The central feature of the Dorsal protein is a multifunctional region termed the Rel homology domain. This region mediates the binding of Dorsal to itself, to Cactus, to other specific protein pairing partners, and to DNA (6, 20, 35, 36). The Rel homology domain also contains a nuclear localization signal (NLS) that drives translocation of free Dorsal into the nuclei of the syncytial blastoderm (see Nuclear Import, Export). It is thought that Cactus retains Dorsal outside nuclei, not by actively tethering Dorsal in the cytoplasm, but rather by occluding this NLS and thereby blocking nuclear translocation (36).
The Dorsal/Cactus complex consists of a dimer of the Drosophila transcription factor Dorsal bound to a monomer of its cytoplasmic inhibitor, Cactus (37). Complex formation requires an interaction between the Dorsal Rel domain and a set of six tandemly arrayed motifs in Cactus. These motifs, termed ankyrin repeats, are found among proteins of widely varying function and have been shown to serve as sites of protein-protein interaction. Interaction with Dorsal requires all of the ankyrin repeats in Cactus (5, 6). Carboxy-terminal to the ankyrin repeats is a PEST domain . PEST domains, rich in the amino acid residues proline, glutamine, serine, and threonine, are found in many proteins whose activity is regulated by proteolysis.

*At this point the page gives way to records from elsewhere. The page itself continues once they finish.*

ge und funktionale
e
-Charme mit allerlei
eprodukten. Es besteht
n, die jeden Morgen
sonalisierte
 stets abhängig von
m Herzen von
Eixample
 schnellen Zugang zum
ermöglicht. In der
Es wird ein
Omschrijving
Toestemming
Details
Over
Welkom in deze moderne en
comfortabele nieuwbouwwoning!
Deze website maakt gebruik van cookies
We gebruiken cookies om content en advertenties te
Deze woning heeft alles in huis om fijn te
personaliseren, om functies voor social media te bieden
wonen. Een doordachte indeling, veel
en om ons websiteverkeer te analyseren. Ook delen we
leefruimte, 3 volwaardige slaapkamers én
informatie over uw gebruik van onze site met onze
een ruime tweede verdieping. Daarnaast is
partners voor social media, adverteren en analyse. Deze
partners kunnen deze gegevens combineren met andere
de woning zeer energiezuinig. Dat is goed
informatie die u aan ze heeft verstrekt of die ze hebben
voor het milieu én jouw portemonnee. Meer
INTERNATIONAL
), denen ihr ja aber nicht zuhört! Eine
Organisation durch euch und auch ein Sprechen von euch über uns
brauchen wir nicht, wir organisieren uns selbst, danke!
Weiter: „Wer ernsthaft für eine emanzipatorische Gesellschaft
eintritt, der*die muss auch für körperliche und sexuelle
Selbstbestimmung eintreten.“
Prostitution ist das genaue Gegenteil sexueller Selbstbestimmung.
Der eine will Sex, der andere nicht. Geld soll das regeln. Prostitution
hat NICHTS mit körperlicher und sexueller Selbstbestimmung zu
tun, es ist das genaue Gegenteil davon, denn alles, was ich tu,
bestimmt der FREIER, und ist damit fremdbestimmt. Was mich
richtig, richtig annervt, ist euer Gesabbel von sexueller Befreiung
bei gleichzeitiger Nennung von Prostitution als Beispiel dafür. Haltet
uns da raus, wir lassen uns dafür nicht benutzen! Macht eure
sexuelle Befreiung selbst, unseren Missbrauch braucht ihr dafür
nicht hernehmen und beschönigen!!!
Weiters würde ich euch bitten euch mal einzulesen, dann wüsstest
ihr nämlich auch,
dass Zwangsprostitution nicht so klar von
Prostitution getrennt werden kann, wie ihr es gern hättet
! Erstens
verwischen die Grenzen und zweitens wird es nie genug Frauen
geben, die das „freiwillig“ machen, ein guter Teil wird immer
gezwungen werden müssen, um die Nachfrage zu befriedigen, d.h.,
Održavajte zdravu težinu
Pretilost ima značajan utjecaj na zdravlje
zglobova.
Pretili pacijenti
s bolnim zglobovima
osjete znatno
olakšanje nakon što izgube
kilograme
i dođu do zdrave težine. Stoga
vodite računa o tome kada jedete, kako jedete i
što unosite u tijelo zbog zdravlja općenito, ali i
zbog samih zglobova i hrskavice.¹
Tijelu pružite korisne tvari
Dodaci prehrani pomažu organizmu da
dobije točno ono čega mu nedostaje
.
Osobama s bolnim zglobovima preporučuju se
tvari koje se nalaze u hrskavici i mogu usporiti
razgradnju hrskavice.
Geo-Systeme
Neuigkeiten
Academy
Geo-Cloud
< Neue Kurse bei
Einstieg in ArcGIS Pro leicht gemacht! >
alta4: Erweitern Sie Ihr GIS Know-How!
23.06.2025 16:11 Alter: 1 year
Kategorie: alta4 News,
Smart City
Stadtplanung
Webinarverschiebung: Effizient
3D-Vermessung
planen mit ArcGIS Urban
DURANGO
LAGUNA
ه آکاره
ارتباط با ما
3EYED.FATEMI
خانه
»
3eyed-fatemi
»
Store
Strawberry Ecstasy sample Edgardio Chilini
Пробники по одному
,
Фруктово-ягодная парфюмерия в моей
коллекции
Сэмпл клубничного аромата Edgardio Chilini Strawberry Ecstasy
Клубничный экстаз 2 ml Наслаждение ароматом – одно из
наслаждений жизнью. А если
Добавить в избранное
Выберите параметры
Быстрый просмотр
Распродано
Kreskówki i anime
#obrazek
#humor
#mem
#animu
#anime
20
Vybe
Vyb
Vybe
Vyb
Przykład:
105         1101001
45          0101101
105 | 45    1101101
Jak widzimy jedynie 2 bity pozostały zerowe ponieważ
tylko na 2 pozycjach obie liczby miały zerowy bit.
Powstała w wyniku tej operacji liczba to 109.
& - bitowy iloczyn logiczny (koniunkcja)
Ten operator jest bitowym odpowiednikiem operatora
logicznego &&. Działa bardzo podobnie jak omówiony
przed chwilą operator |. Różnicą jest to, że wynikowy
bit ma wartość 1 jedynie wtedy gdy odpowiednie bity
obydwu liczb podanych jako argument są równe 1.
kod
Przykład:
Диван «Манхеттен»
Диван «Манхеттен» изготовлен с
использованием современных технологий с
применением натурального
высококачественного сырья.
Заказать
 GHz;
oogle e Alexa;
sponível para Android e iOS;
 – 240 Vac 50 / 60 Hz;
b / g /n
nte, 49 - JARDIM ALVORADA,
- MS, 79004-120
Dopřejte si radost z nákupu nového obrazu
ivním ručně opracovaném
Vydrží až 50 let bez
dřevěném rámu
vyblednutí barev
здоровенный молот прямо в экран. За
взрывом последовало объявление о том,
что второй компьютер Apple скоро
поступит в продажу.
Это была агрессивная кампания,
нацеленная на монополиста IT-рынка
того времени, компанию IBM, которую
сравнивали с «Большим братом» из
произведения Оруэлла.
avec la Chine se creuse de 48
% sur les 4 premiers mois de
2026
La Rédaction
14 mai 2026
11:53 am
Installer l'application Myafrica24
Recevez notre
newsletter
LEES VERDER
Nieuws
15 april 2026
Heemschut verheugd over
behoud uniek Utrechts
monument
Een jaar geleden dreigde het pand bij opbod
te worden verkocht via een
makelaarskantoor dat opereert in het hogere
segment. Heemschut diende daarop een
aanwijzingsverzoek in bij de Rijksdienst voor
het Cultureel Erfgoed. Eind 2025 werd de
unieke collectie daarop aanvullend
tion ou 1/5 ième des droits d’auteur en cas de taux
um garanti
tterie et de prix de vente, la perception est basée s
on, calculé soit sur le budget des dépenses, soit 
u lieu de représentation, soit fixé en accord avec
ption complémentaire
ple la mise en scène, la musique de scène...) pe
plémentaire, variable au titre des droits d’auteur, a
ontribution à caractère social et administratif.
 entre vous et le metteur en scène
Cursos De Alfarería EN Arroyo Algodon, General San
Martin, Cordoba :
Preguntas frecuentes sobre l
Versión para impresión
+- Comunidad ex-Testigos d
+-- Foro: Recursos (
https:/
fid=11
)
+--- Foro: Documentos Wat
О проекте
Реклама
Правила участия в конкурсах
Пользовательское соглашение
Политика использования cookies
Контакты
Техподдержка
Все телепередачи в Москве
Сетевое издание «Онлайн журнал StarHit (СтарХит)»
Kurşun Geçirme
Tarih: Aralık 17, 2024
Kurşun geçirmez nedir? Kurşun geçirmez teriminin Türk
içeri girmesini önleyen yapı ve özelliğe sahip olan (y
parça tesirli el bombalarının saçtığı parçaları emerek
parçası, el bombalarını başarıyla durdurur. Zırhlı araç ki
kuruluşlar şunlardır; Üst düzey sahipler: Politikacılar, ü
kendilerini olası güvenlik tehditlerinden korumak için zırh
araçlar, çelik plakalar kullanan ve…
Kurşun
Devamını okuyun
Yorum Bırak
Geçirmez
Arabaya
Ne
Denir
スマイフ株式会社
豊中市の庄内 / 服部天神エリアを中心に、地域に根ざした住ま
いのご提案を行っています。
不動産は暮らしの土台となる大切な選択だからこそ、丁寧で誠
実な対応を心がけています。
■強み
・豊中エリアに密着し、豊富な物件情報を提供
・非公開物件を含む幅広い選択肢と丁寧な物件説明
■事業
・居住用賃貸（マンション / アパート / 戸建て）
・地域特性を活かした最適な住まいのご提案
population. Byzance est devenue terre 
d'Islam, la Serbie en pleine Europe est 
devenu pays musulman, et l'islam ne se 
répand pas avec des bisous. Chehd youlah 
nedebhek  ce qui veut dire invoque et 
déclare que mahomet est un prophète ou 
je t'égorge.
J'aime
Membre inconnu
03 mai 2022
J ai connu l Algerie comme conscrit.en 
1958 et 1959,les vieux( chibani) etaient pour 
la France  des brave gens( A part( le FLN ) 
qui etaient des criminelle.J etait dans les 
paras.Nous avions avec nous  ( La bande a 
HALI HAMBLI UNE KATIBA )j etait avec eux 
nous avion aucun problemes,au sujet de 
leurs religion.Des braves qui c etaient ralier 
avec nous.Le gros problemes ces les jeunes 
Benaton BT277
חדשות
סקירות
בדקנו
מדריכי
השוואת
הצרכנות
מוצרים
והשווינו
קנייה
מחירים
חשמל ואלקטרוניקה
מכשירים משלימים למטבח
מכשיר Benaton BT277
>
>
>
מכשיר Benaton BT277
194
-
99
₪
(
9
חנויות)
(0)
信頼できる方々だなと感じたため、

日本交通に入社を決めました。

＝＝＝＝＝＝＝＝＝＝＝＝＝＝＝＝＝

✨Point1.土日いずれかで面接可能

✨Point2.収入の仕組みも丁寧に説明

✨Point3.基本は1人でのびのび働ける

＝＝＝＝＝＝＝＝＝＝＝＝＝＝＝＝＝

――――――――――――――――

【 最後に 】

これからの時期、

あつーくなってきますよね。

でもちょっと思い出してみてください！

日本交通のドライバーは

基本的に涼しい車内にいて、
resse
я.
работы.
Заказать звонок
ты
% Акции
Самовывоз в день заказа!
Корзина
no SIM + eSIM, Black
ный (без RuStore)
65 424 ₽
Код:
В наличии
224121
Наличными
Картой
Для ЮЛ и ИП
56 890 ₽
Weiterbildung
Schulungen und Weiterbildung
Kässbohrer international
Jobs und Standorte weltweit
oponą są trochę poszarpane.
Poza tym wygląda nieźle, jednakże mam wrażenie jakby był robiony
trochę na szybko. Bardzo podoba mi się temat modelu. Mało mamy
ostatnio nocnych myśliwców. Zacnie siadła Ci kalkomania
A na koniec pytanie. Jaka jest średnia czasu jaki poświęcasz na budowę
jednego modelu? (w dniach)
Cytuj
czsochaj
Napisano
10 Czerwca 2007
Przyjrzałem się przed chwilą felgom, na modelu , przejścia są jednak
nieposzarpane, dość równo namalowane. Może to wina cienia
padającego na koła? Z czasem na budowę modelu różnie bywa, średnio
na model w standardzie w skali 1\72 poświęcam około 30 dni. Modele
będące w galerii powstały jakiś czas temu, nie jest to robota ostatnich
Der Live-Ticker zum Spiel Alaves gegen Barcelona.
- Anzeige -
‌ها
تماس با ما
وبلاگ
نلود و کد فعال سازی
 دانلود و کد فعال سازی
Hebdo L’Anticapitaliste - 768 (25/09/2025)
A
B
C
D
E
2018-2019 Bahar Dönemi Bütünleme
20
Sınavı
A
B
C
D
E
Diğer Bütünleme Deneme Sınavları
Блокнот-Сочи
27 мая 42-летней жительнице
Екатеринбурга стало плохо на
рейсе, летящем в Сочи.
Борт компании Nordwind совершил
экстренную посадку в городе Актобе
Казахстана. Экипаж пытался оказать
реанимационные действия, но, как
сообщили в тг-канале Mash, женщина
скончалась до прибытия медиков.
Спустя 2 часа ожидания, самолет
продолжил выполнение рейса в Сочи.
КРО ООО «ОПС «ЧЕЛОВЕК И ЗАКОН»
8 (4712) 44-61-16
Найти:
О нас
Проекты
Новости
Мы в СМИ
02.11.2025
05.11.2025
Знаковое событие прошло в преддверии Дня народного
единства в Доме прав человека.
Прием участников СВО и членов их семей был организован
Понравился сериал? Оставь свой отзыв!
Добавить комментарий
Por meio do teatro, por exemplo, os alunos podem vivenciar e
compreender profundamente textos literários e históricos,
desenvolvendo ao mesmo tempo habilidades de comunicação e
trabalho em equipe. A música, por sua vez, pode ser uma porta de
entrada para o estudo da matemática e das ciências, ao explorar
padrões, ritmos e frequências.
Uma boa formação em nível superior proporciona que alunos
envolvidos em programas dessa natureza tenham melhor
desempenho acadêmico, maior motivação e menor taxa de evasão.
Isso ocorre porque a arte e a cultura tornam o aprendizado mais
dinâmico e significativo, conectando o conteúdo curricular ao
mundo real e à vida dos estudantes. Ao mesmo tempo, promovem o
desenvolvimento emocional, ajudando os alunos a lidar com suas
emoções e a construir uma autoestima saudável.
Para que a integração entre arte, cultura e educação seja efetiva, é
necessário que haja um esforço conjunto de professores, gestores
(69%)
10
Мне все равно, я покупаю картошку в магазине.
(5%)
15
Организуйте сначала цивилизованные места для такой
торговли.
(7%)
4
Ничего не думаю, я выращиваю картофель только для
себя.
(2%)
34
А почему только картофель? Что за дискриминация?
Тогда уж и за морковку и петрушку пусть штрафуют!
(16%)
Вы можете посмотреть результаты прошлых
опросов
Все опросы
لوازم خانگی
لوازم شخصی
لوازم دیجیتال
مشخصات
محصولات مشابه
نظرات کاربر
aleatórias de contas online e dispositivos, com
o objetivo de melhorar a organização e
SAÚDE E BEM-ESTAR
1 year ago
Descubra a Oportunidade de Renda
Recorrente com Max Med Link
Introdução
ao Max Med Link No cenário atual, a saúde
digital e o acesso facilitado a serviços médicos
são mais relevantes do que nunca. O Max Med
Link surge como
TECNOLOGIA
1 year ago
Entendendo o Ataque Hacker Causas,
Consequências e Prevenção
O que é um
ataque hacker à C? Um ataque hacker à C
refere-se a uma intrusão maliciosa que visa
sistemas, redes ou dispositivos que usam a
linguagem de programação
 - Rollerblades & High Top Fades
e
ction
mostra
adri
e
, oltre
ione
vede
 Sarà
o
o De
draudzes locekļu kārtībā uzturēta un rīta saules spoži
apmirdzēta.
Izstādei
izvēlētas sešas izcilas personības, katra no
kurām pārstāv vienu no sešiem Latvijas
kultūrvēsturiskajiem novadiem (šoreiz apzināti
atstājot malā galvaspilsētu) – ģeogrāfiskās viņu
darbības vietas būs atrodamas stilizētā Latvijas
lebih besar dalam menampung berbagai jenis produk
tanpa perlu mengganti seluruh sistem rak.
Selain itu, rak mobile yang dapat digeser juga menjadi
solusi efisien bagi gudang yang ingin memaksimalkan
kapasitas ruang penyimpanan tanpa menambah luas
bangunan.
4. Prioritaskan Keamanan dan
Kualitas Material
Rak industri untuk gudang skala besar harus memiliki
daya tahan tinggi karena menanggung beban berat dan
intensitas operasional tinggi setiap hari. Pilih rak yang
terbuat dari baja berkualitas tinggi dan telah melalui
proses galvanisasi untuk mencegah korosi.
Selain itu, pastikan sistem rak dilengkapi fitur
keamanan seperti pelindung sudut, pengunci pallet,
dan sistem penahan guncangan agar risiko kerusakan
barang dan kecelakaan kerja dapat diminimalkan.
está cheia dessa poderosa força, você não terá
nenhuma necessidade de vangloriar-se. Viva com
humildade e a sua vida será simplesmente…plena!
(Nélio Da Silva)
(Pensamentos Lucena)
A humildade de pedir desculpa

Two regions of Cactus govern its susceptibility to degradation (7-9). The PEST domain influences the overall stability of Cactus, whereas a motif amino-terminal to the ankyrin repeats is specifically required for degradation in response to Toll-mediated signaling. The activities of both sites appear to be regulated by phosphorylation (8, 9, 38). Similar sites govern the proteolysis of the IkB proteins, for which it has been directly demonstrated that phosphorylation of serine residues in the amino-terminal motif triggers a rapid and efficient degradation mediated by the proteasome (39-42).